DIA DA CONSCIÊNCIA NEGRA, SIM!
Eu tenho consciência negra.
Tenho consciência de que, por mais de trezentos anos, africanos foram escravizados, traficados, desumanizados, coisificados, não tinham alma, não tinham direitos, suas famílias foram separadas, perderam sua identidade, foram proibidos de usar seu idioma, sua cultura, sua religião, foram brutalizados, torturados, açoitados, estuprados.
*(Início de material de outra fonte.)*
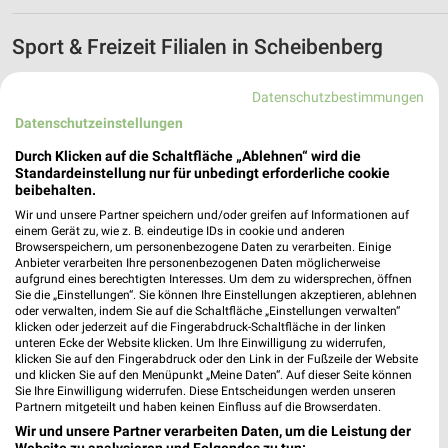
Sport & Freizeit Filialen in Scheibenberg
Egal ob Sport 2000 oder Decathlon und Skywalker Sports
Datenschutzbestimmungen
GmbH in Scheibenberg und Umgebung findest Du alles zum
Datenschutzeinstellungen
Thema Sport & Freizeit. Finde hier Filialen und Öffnungszeiten.
Durch Klicken auf die Schaltfläche „Ablehnen“ wird die
Aktuelle Prospekte für Scheibenberg und
Standardeinstellung nur für unbedingt erforderliche cookie
beibehalten.
Umgebung
Wir und unsere Partner speichern und/oder greifen auf Informationen auf
18 Prospekte
einem Gerät zu, wie z. B. eindeutige IDs in cookie und anderen
Browserspeichern, um personenbezogene Daten zu verarbeiten. Einige
Anbieter verarbeiten Ihre personenbezogenen Daten möglicherweise
hagebaumarkt
Lidl
aufgrund eines berechtigten Interesses. Um dem zu widersprechen, öffnen
Sie die „Einstellungen“. Sie können Ihre Einstellungen akzeptieren, ablehnen
oder verwalten, indem Sie auf die Schaltfläche „Einstellungen verwalten“
klicken oder jederzeit auf die Fingerabdruck-Schaltfläche in der linken
unteren Ecke der Website klicken. Um Ihre Einwilligung zu widerrufen,
klicken Sie auf den Fingerabdruck oder den Link in der Fußzeile der Website
und klicken Sie auf den Menüpunkt „Meine Daten“. Auf dieser Seite können
Sie Ihre Einwilligung widerrufen. Diese Entscheidungen werden unseren
Partnern mitgeteilt und haben keinen Einfluss auf die Browserdaten.
Wir und unsere Partner verarbeiten Daten, um die Leistung der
Tenho consciência de que, ao serem desescravizados, foram postos para fora das fazendas, sem documento, sem casa, sem emprego, sem renda, sem escola, sem oportunidade, sem rumo, sem nada. Foram ocupando as periferias das cidades e os morros, permanecendo à margem da sociedade.
Tenho consciência de que, hoje, após mais de cem anos sem escravidão, o negro permaneceu coisificado e desumanizado. “Cabelo ruim”, “Preto correndo é ladrão”, “Preto não é gente”, “Nariz de batata”, “Só podia ser preto”, “Volta pra senzala”. Não é engraçado, nunca foi, sempre foi desumano. Temos sim uma dívida social histórica que deve ser resolvida.
Tenho consciência de que meu filho é descendente de negros que foram escravizados. O cabelo dele é crespo. Ele tem traços negros. Às vezes penso se terei medo de ele sair pra rua de bermuda e chinelo quando for adolescente e ser parado pela polícia ou de suspeitarem que ele parece ladrão.
Não quero que meu filho se olhe no espelho um dia e deseje ter cabelo liso. Não quero um filho que tenha vergonha de suas origens, vergonha do que seja negro. Não quero um filho que seja desumanizado. Quero um filho com consciência negra.
Tenho consciência de que um dia as pessoas serão julgadas pelo seu caráter e não pelo tom da pele, de que um dia não teremos preconceito, de que um dia todos serão tratados com igualdade de oportunidades, de que um dia não precisaremos falar de cotas, não precisaremos falar de raça. Não precisaremos falar de consciência negra.
Um dia. Mas esse dia não é hoje.
Hoje é dia de consciência negra. Consciência negra, sim!